In 1939, Tudor batteries France made the acquisition of the Belgian Society of Fulmen accumulator S.A. with its 5900 m² site located in Leeuw-St.Pierre.

=== After World War II ===
- From 1945, la Société anonyme Accumulateurs Tudor became one of the main starter batteries suppliers for the automotive industry.
- In 1948 the capital of the company was increased to 30 million Francs.
- During the fifties, the traction battery market expanded considerably following the needs for reconstruction and development of handling equipment.
- In 1957, Auguste Charles Laval became CEO of Tudor France and started a corporate restructuring with the centralization of the manufacturing on the Florival site.
- In 1965, Tudor enhances its quality image by becoming the exclusive large automotive OEM brands including Ford, Peugeot and Renault.
- About 1967, the Florival plant had around 600 workers. It produced 4.000 accumulators a day. A car on two in Belgium runs with a Tudor accumulator.

=== Two successive recessions ===
The 1974 recession was keenly felt. The first half of 1981 was characterized by a new crisis resulting in technical unemployment and a deficit. In 1982, the plant underwent thirteen days strike while production was one million pieces per year. The company suffered from the global overcapacity in the starter battery, which represented 65% of revenues.

The goal was to reduce this proportion to 50%. Sales were divided between Germany, Benelux and France, with a predominance of the French market. The competition was Japanese, but also Europe with the establishment of a major General Motors production plant in Sarreguemines. The lifetime of the batteries significantly lengthened, and replacements became less frequent.

=== Additional investment ===
A continuous casting installation of grids, representing an investment of one million dollars, was commissioned in 1982. At the trays, antique ebony gave way to lighter and more resistant polymers. The stationary battery was the subject of high demand in the area of preventing interruptions (telephone exchanges, operating rooms, computer rooms). Batteries handling equipment however accounted for 70% of turnover of industrial battery.

=== Integration in a global economy ===
Eventually, the Florival site (in the city of Grez-Doiceau) suffered from its initial geographical limits.
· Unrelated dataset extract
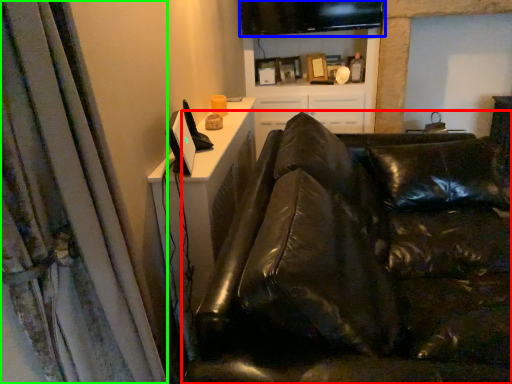 Question: Considering the real-world distances, which object is farthest from studio couch (highlighted by a red box)? computer monitor (highlighted by a blue box) or curtain (highlighted by a green box)?

Choices:
 (A) computer monitor
 (B) curtain

Answer: (A)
In 1990, the “Société Anonyme Tudor accumulators" was absorbed by the C.E.A.C.(European Accumulators Company) based in Gennevilliers (France) which was a French-Italian company. C.E.A.C., well-known for its Fulmen brand, thus became also owner of the Tudor brand in some country. The production activities of the Florival site were reduced gradually.

In October 1994, Exide Technologies took over the “Sociedad Española del Acumulador Tudor”. The Spanish company was, with Tudor India and Tudor Swedish, one of the last social reasons to keep using Tudor brand. In 1995 Exide Technologies also took C.E.A.C. The Florival site became a distribution center.